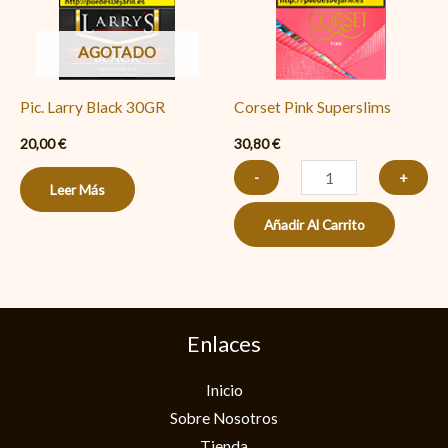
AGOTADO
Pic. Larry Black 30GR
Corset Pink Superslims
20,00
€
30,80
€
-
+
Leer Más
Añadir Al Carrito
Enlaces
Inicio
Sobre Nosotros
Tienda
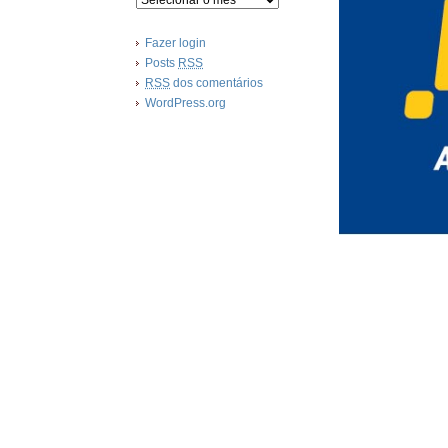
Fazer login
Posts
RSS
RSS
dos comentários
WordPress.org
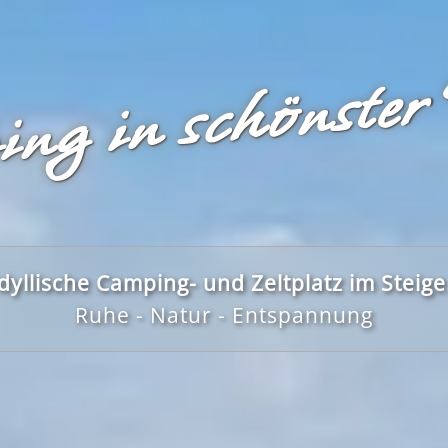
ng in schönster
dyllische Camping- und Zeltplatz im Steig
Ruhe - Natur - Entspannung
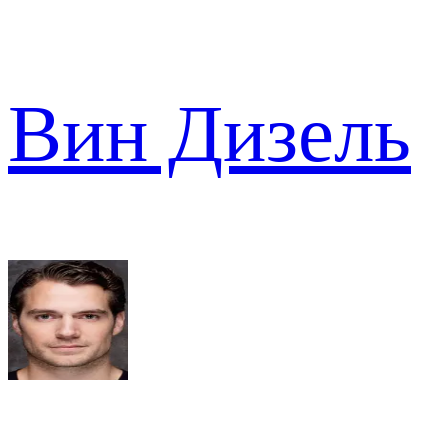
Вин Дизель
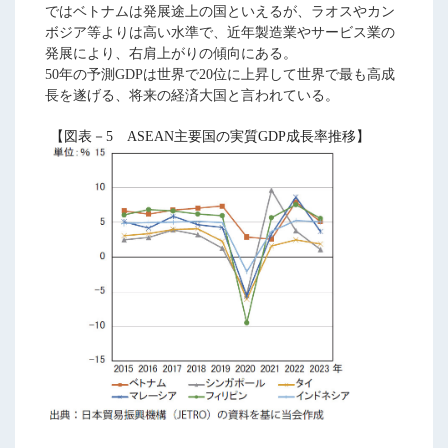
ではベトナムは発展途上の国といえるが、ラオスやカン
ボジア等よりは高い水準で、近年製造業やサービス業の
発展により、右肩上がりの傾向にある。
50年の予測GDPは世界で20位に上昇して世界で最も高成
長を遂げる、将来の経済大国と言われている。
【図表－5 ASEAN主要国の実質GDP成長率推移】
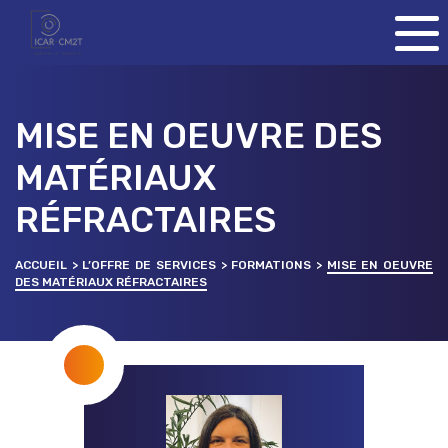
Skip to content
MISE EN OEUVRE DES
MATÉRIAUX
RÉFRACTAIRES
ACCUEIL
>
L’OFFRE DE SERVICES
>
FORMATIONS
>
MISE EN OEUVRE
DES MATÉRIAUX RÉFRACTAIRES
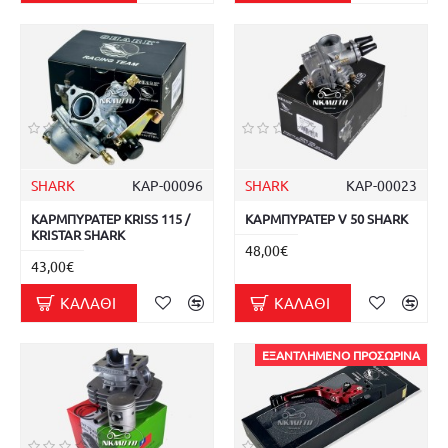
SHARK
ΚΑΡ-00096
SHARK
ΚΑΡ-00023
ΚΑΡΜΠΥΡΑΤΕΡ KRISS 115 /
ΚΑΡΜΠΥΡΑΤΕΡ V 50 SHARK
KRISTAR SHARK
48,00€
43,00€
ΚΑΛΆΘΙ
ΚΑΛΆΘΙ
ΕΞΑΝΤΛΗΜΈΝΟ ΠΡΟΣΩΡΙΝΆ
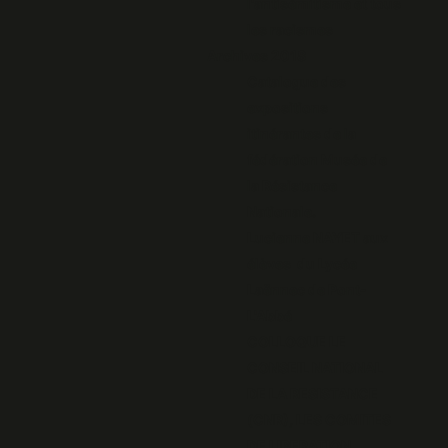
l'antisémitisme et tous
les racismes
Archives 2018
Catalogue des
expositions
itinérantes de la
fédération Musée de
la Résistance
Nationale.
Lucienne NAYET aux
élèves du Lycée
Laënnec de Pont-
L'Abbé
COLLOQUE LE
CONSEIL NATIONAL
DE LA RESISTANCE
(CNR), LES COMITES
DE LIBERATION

__PROBLEM STATEMENT__. The full listing, reproduced exactly and without pictures, is the expected output.

__ANSWER BOX__.
AGOTADO
Pic. Larry Black 30GR
Corset Pink Superslims
20,00
€
30,80
€
-
+
Leer Más
Añadir Al Carrito
Enlaces
Inicio
Sobre Nosotros
Tienda
Fazer login
Posts
RSS
RSS
dos comentários
WordPress.org
ng in schönster
dyllische Camping- und Zeltplatz im Steig
Ruhe - Natur - Entspannung
Вин Дизель
ではベトナムは発展途上の国といえるが、ラオスやカン
ボジア等よりは高い水準で、近年製造業やサービス業の
発展により、右肩上がりの傾向にある。
50年の予測GDPは世界で20位に上昇して世界で最も高成
長を遂げる、将来の経済大国と言われている。
【図表－5 ASEAN主要国の実質GDP成長率推移】
Skip to content
MISE EN OEUVRE DES
MATÉRIAUX
RÉFRACTAIRES
ACCUEIL
>
L’OFFRE DE SERVICES
>
FORMATIONS
>
MISE EN OEUVRE
DES MATÉRIAUX RÉFRACTAIRES
SHARK
ΚΑΡ-00096
SHARK
ΚΑΡ-00023
ΚΑΡΜΠΥΡΑΤΕΡ KRISS 115 /
ΚΑΡΜΠΥΡΑΤΕΡ V 50 SHARK
KRISTAR SHARK
48,00€
43,00€
ΚΑΛΆΘΙ
ΚΑΛΆΘΙ
ΕΞΑΝΤΛΗΜΈΝΟ ΠΡΟΣΩΡΙΝΆ
l'antisémitisme et tous
les racismes
Archives 2018
Catalogue des
expositions
itinérantes de la
fédération Musée de
la Résistance
Nationale.
Lucienne NAYET aux
élèves du Lycée
Laënnec de Pont-
L'Abbé
COLLOQUE LE
CONSEIL NATIONAL
DE LA RESISTANCE
(CNR), LES COMITES
DE LIBERATION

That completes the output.